Last week, the Innovation Act of 2013 was passed. This bill scores a win for the real estate industry as it aims to make procedural changes to the patent system to discourage tactics preferred by trolls – a previous issue for innovative industry professionals facing frivolous patent breach charges.
How will this act protect real estate industry professionals?
A recent letter from the National Association of REALTORS, who support the act, read “our members view the reforms in this bill as an important step in protecting innovators and main street businesses from broad claims of patent infringement based on patents of questionable validity all brought by non-practicing entities.”

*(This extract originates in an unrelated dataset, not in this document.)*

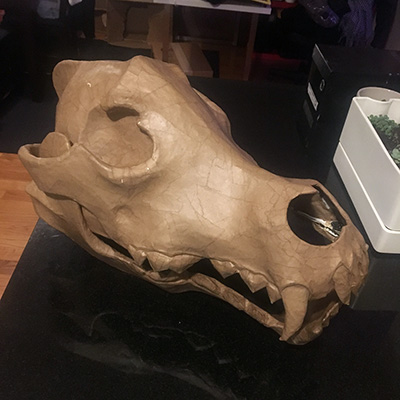 Locate an element on the screen. wood floor is located at coordinates (11, 221). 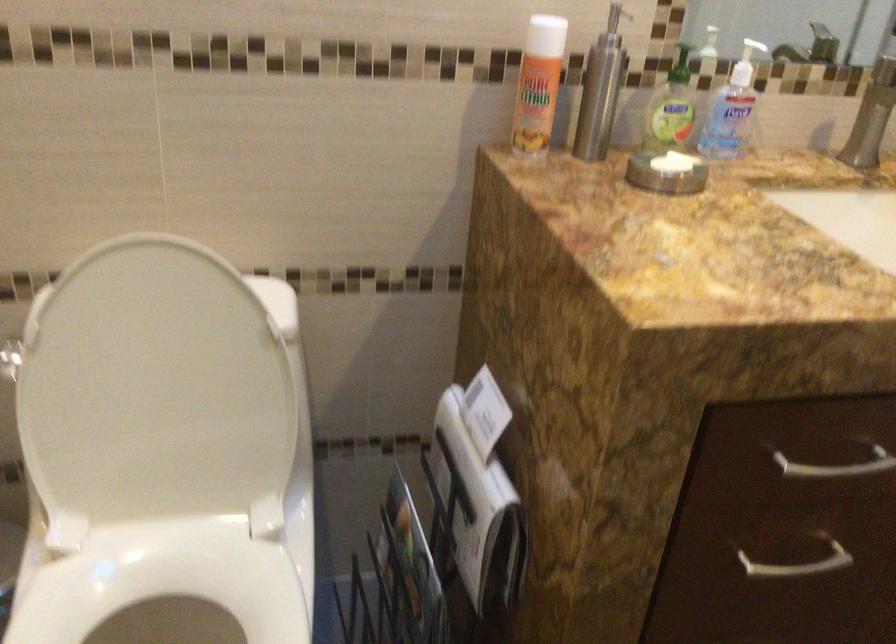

According to the letter from NAR, which was written on December 2nd in support of the act:
“As technology users, NAR and several of its members recently faced onerous patent infringement litigation over questionable patents dealing with location based search capabilities. These suits were brought by patent holding companies and other non-practicing entities. They were eventually settled in a multi-million dollar settlement.”
NAR applauds the act and hopes that it will bring needed reforms to address the troll issue by increasing requiring specificity in patent lawsuits, increasing patent ownership transparency, and assuring that the losing—not winning—plaintiffs pay so that the defendant may recover the costs of defending against an unsuccessful patent lawsuit. Hopefully, the reforms in the Innovation Act will shift the financial burden of excessive patent lawsuits from small business defendants to the instigating trolls themselves.